- Classification: Methodist
- Orientation: Holiness
- Theology: Wesleyan
- Polity: Episcopal
- Region: United States
- Founder: Charles Price Jones
- Origin: 1896 Jackson, Mississippi
- Separations: Church of God in Christ (separated 1907), Associated Church of Christ Holiness (separated 1947) Church of God, Holiness (based in Atlanta, GA - 1922)

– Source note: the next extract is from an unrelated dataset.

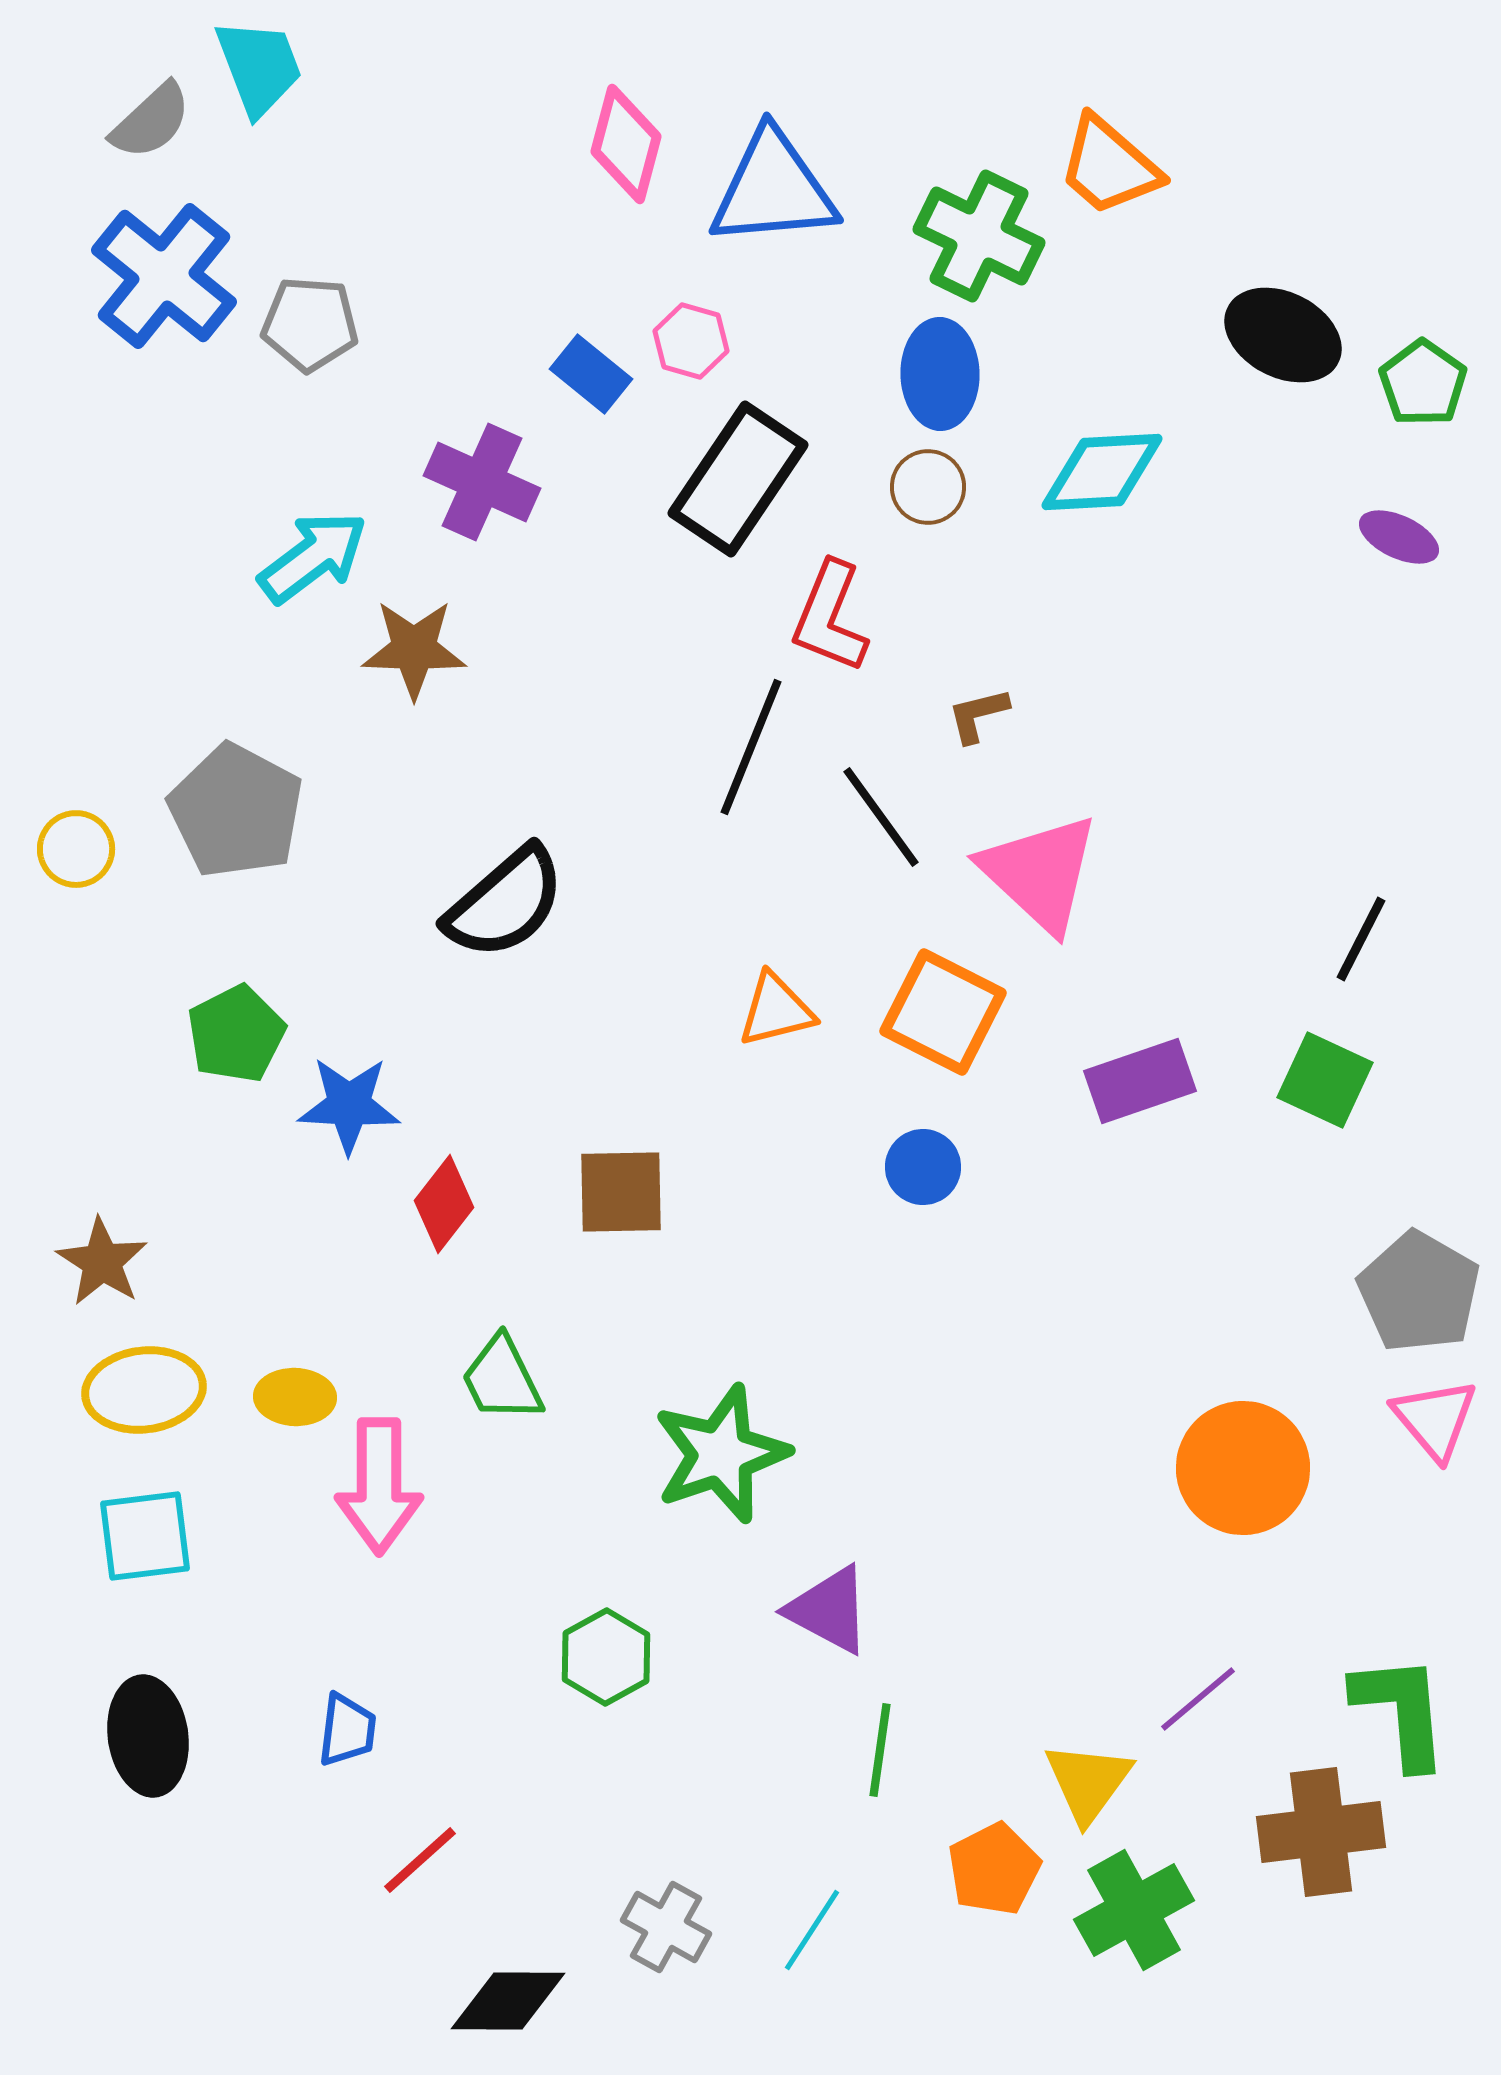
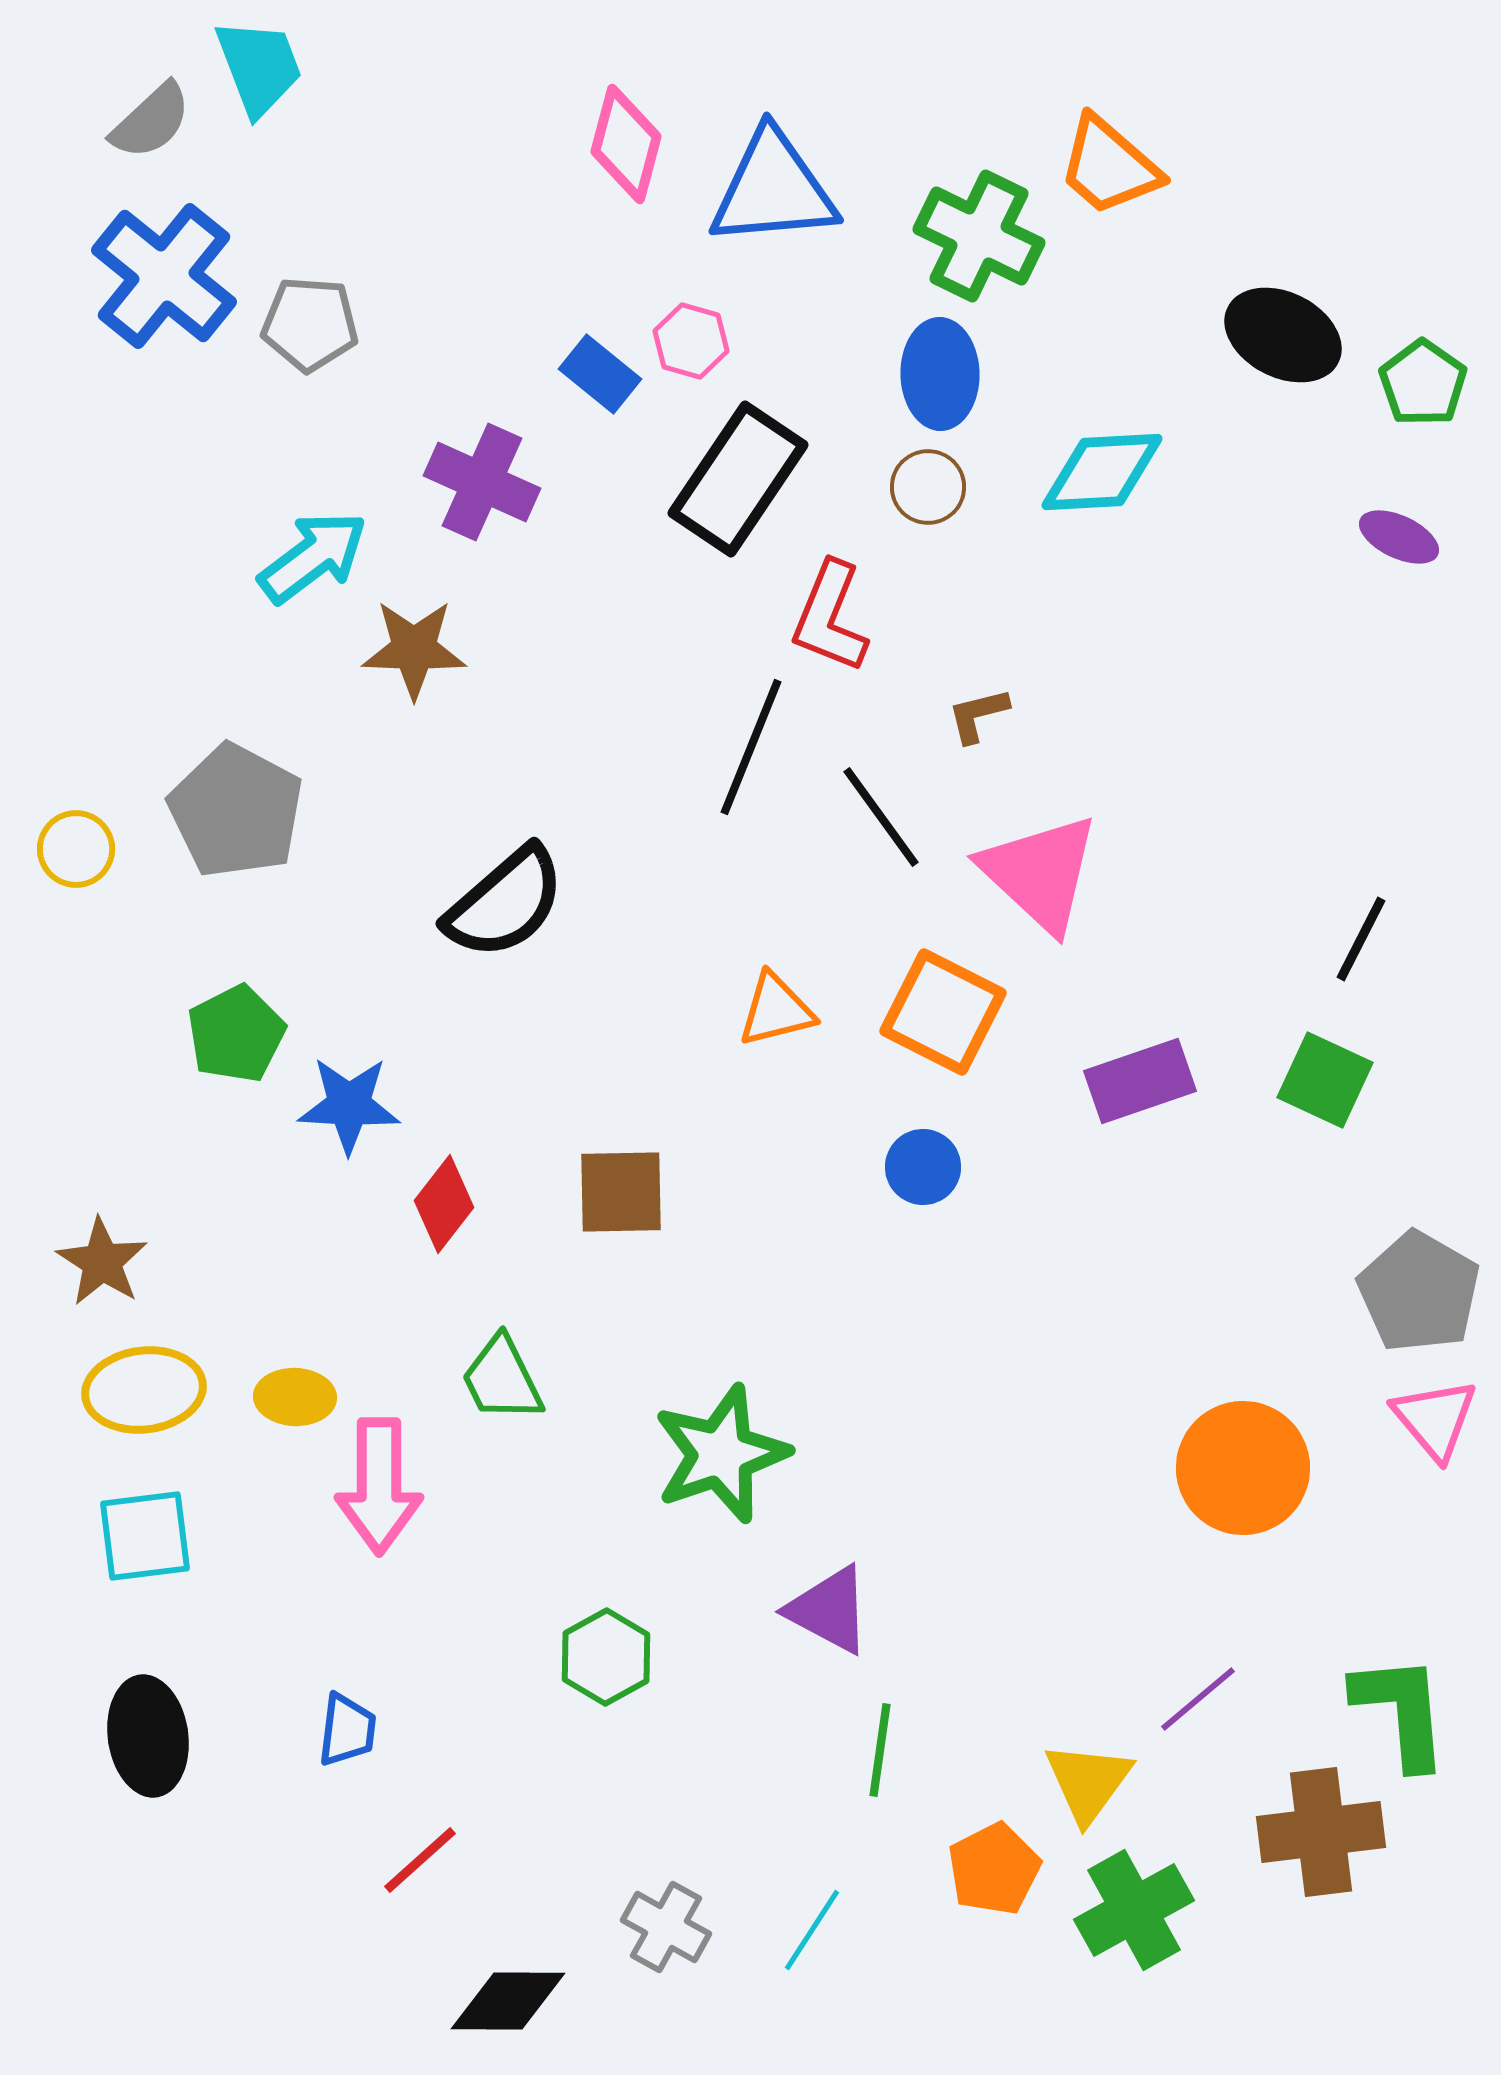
blue rectangle at (591, 374): moved 9 px right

= Church of Christ (Holiness) U.S.A. =

Church in Mississippi

The Church of Christ (Holiness) U.S.A. is a denomination of Christianity aligned with the holiness movement. The body is headquartered in Jackson, Mississippi. In 2010, there were 14,000 members in 154 churches. The denomination traces its history to its founder Charles Price Jones, a minister who had embraced Holiness Methodist doctrine.

== History ==

The Church of Christ (Holiness) U.S.A. shares an early history with the Church of God in Christ. Charles Price Jones, a Missionary Baptist preacher in Alabama and later Mississippi, accepted the doctrines of Holiness Methodism around 1896. During this time C.P. Jones became associated with W. S. Pleasant, J. A. Jeter, Charles Harrison Mason, along with other Holiness leaders. In 1897, C.P. Jones conducted a Holiness convention from June 6–15 at the church he pastored, Mt. Helm Baptist Church, in Jackson, Mississippi. In 1898, the name Mt. Helm Baptist Church was changed to Church of Christ. This new group of Holiness leaders was expelled from the Jackson Baptist Association. From that expulsion, they adopted the name Christ Association of Mississippi of Baptized Believers in Christ in 1900, and the national Holiness movement accepted the name by C. H. Mason—Church of God in Christ—in 1906. In that same year, an annual convocation selected J. A. Jeter, C. H. Mason, and D. J. Young to investigate the Azusa Street Revival conducted by William J. Seymour. C.H. Mason and D. J. Young accepted William Seymour's teaching concerning the baptism of the Holy Spirit and returned with such doctrinal message with great enthusiasm. After an extended discussion on the issue of the baptism of the Holy Spirit, at the 1907 convention, the assembly withdrew the right hand of fellowship from C. H. Mason, D. J. Young and others who held to the doctrine of speaking in tongues. C. P. Jones retained the doctrine of the holiness movement, while C. H. Mason held to Holiness Pentecostalism. Congregations led by Charles W. Gray also retained the original teaching of the holiness movement and though identical in doctrine to those led by C.P. Jones, they left and formed the Original Church of God.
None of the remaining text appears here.